As an infant, Lady Jean Stewart was brought up in the household of Mary of Guise, the Queen of Scotland as wife of King James V, and then briefly in the nursery of the Queen's eldest son, Prince James, the Duke of Rothesay, her legitimate half-brother. The Scottish treasurer's accounts record purchases for the infant Lady Jean. In September 1538, she was given a canopy made with 27 ells of red, yellow, and green cloth.

By March 1539, she was housed with her illegitimate half-brothers, "Lord James of Kelso and "Lord James of Saint Andrews", and had a black velvet and taffeta night gown lined with 'martrik' sable. In May 1539 she moved with the court from Stirling Castle to St Andrews. Her clothes were washed at Falkland Palace in April 1540. In July 1540, at St Andrews, she was sent seven hanks of coloured silks and cloth to embroider samplers, and in December 1540, she was given a missal and a matins book.

A list of payments for livery clothes for the household servants of the two Princes made in January 1541 includes two servants of his half-sister Lady Jean Stewart, Cristiane Baxstar and Thomas Stroupe.

Countess of Argyll
On 1 July 1553, Jean was married to Archibald Campbell, 5th Earl of Argyll. A wardrobe account of Mary of Guise includes clothes made as a gift for Lady Jean shortly before her wedding. Her cloak and skirt front had decorative bands of black satin. The couple would later divorce, on 23 June 1573, the reason being desertion.

During her married years, Jean lived for a time at Dunoon Castle, where her half-sister, Mary, Queen of Scots, visited her in 1563, and granted several charters during her stay there. The queen gave her a substantial allowance or pension of £150 Scots paid three times each year.

The Countess was at Holyrood Palace in December 1563. Mary, Queen of Scots, was tired after dancing on her twenty-first birthday and stayed in bed. The ambassador Thomas Randolph gave the Countess a diamond ring for Mary, a gift from Elizabeth I.

On the night of 9 March 1566, Jean Stewart, her mother Elizabeth, and her half-sister Queen Mary, witnessed the murder of Queen Mary's secretary, David Rizzio, at Holyroodhouse. At the baptism of Prince James at Stirling Castle in December 1566, she went in the chapel on behalf of the English ambassador, the Earl of Bedford, and was godmother. He gave her a valuable ruby ring.

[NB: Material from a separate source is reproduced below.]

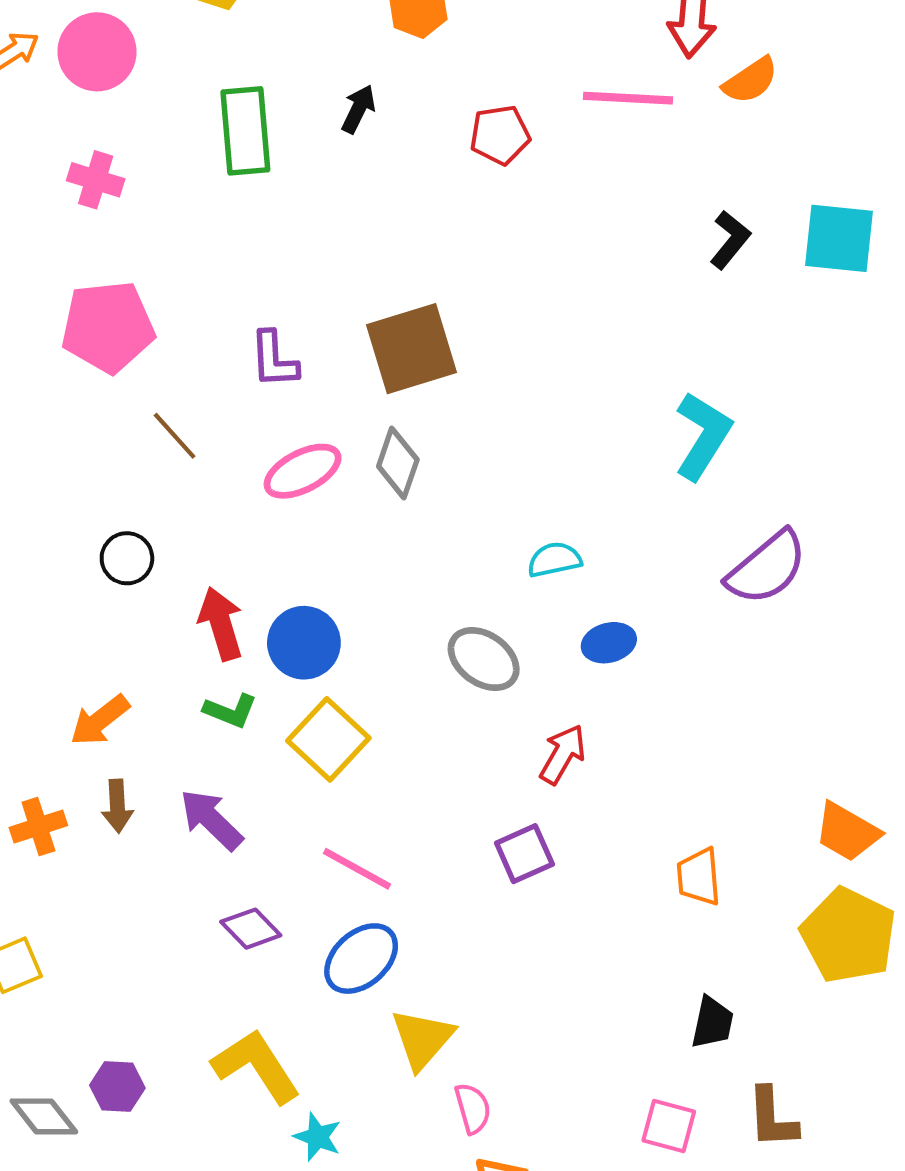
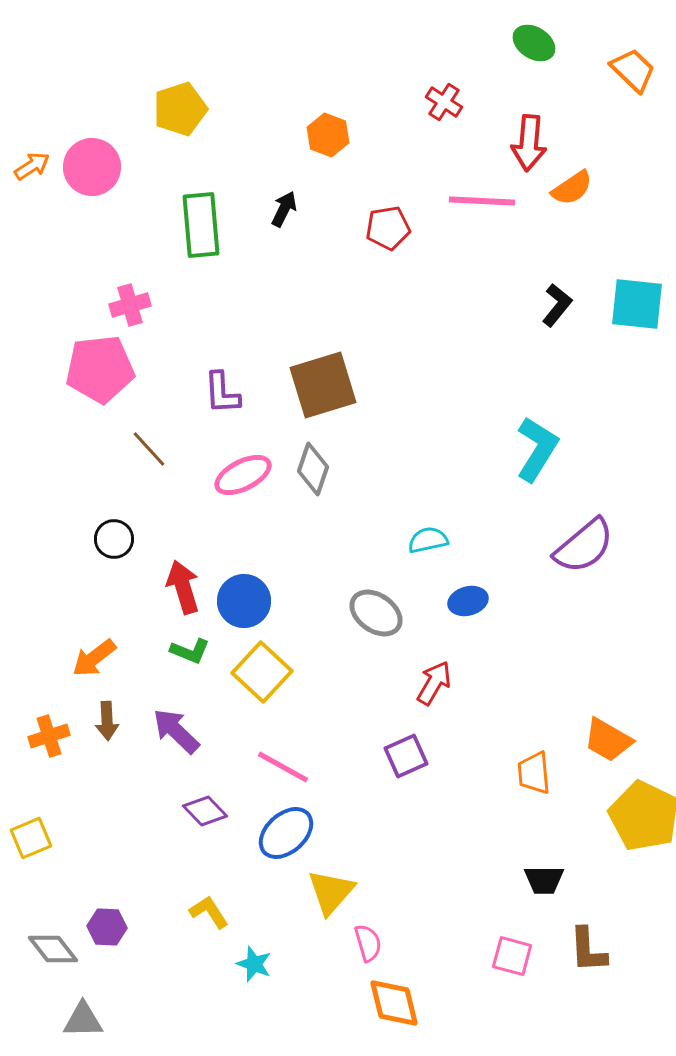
pink cross: (96, 180) -> (130, 305), moved, turned -33
orange trapezoid: (847, 832) -> (608, 740), moved
black trapezoid: (712, 1023) -> (544, 880), turned 78
yellow L-shape: (256, 1066) -> (209, 912), size x0.6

After the "lang siege" of Edinburgh Castle in 1573, Lady Jean and her aunt Margaret Beaton were taken prisoner. She requested not be delivered to her husband, the Earl of Argyll. The English ambassador Henry Killigrew reported she was living comfortably at Regent Morton's board in June 1574, probably at Dalkeith Palace.

Later life
In May 1583 she had an illness described as a "spire of appoplexie" and considered finding a treatment in France, travelling through England.

She died at her lodging in the Canongate of Edinburgh which she rented from the goldsmith William Cokkie on 7 January 1588, attended by her servant and "special friend" Katrine Hamilton.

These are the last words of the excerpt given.